“Our Haiti Work” in Local Newspaper
This article about our Eagle Pointe work in Haiti appeared in the Marietta Daily Journal Newspaper:
ACWORTH – Howard Koepka, lead pastor of Eagle Pointe Church on Old Stilesboro Road, didn’t hesitate to mobilize into action when he heard of the devastating earthquake in Haiti in January.
Koepka, 42, knew only one person with ties to Haiti: a friend in south Florida. He got his friend on board and convinced five church members to join the two to deliver 15 suitcases filled with supplies to Port-au-Prince six days after the earthquake. Since then, Koepka has taken a second disaster relief trip and is planning a third in late May.
The pastor of the 400-member Acworth church said the devastation left in the wake of the earthquake in the Caribbean nation is vast. Most buildings collapsed and people are still in need of aid and medical attention, he said.
“It was pretty horrible. The devastation was just unfathomable,” recalled Koepka. “I’ve been in disaster relief before – hurricanes, mudslides in Costa Rica – but nothing could have prepared me for what I saw there.”
On Feb. 28, Koepka returned with 10 church members for a weeklong trip back to Port-au-Prince.
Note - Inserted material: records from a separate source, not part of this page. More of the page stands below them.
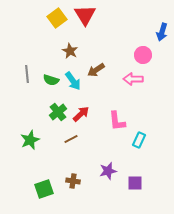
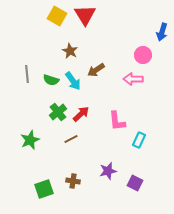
yellow square: moved 2 px up; rotated 24 degrees counterclockwise
purple square: rotated 28 degrees clockwise
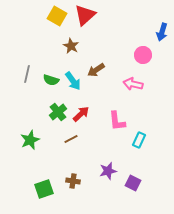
red triangle: rotated 20 degrees clockwise
brown star: moved 1 px right, 5 px up
gray line: rotated 18 degrees clockwise
pink arrow: moved 5 px down; rotated 12 degrees clockwise
purple square: moved 2 px left
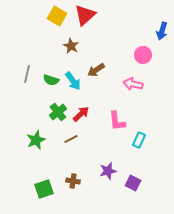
blue arrow: moved 1 px up
green star: moved 6 px right
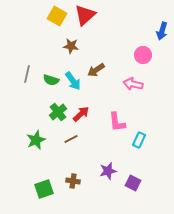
brown star: rotated 21 degrees counterclockwise
pink L-shape: moved 1 px down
At night, they slept outdoors at Quisqueya University. During the day, the team distributed aid to victims from a 40-foot shipping container they sent ahead of them that was loaded with food, water and medical supplies donated by members and friends.
Beverly Lense, a Canton pediatrician, was one of the Eagle Pointe parishioners who traveled to Haiti on the second relief trip. Most of the serious injuries had been treated by then, but many Haitians were in need of medical aid, she said.
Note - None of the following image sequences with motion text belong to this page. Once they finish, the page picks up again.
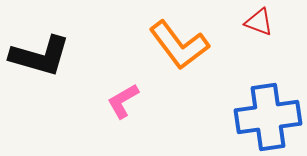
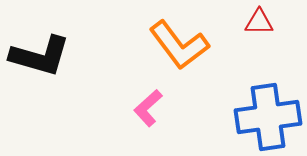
red triangle: rotated 20 degrees counterclockwise
pink L-shape: moved 25 px right, 7 px down; rotated 12 degrees counterclockwise
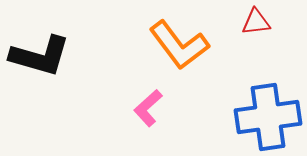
red triangle: moved 3 px left; rotated 8 degrees counterclockwise
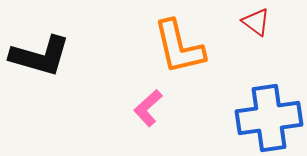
red triangle: rotated 44 degrees clockwise
orange L-shape: moved 2 px down; rotated 24 degrees clockwise
blue cross: moved 1 px right, 1 px down
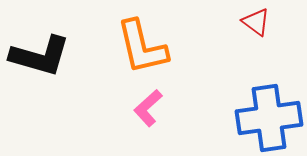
orange L-shape: moved 37 px left
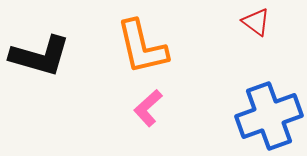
blue cross: moved 2 px up; rotated 12 degrees counterclockwise
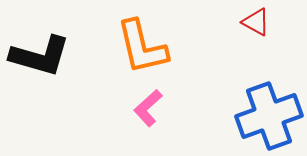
red triangle: rotated 8 degrees counterclockwise
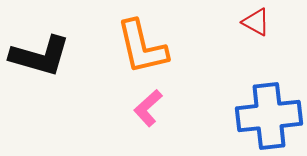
blue cross: rotated 14 degrees clockwise
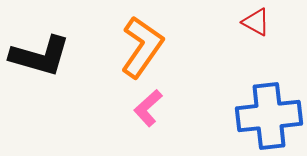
orange L-shape: rotated 132 degrees counterclockwise
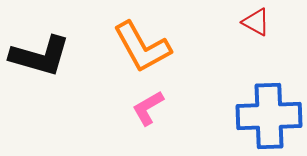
orange L-shape: rotated 116 degrees clockwise
pink L-shape: rotated 12 degrees clockwise
blue cross: rotated 4 degrees clockwise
“All the hospitals and a lot of medical clinics had collapsed, and people just had nowhere to go for medical care,” said Lense, 44.
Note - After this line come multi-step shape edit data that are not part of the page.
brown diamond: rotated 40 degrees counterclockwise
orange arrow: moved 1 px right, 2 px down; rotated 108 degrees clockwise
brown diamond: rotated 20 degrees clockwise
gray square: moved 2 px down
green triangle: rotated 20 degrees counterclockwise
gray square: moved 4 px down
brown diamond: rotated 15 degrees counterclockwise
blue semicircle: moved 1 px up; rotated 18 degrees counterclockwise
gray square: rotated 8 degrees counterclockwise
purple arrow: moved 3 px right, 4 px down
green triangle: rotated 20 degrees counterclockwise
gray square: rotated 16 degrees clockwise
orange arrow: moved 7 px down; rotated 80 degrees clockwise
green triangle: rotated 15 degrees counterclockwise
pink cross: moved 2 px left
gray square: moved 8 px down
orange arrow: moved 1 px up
“There were still lots of wounds that needed to be taken care of that hadn’t healed, fractures that hadn’t healed and then just routine stuff – high blood pressure, scabies, fungal infection – where just nobody had any access to care or supplies.”
Lense plans to return to Haiti for Eagle Pointe’s third relief trip with a team made up of about 10 church members.
The first trip caused Koepka to immediately think of how more people can contribute, he said. He said he is currently coordinating the upcoming trip, finding out what supplies are needed and what other churches and medical teams are interested in lending a hand.
“I was talking to a bunch of churches before our second trip and I asked a couple hundred pastors if they’re helping in Haiti and they were like, ‘No,'” Koepka said. “I was like well why and they said, ‘We don’t know anybody, we don’t know where to go, where to stay or what work we would do.'”
As a result of his conversations, Koepka said he has been able to find more volunteers from the U.S. and other countries. He has also created a new Web site still under construction, HaitiConneXus.org, to recruit more organizations to the cause.
“There’s no way that Eagle Pointe Church, any church or any group alone is going to do a whole lot,” he said. “The problem there is so enormous. It’s really overwhelming when you sit back and think about the magnitude of the problem there.”
Given the great need for help in Haiti, Lense said she remains hopeful that the country can rebuild.
“There’s hope, if people cannot forget about them and people continue to go down there and offer assistance,” she said. “It’s going to be a longstanding need to rebuild the system and get these people routine medical care.”
Koepka said of his church’s continued donations, “It’s just mind blowing to see the people of our church and how they’ve responded, let alone their friends, co-workers and staff who they’ve told about it and how those people have stepped up.”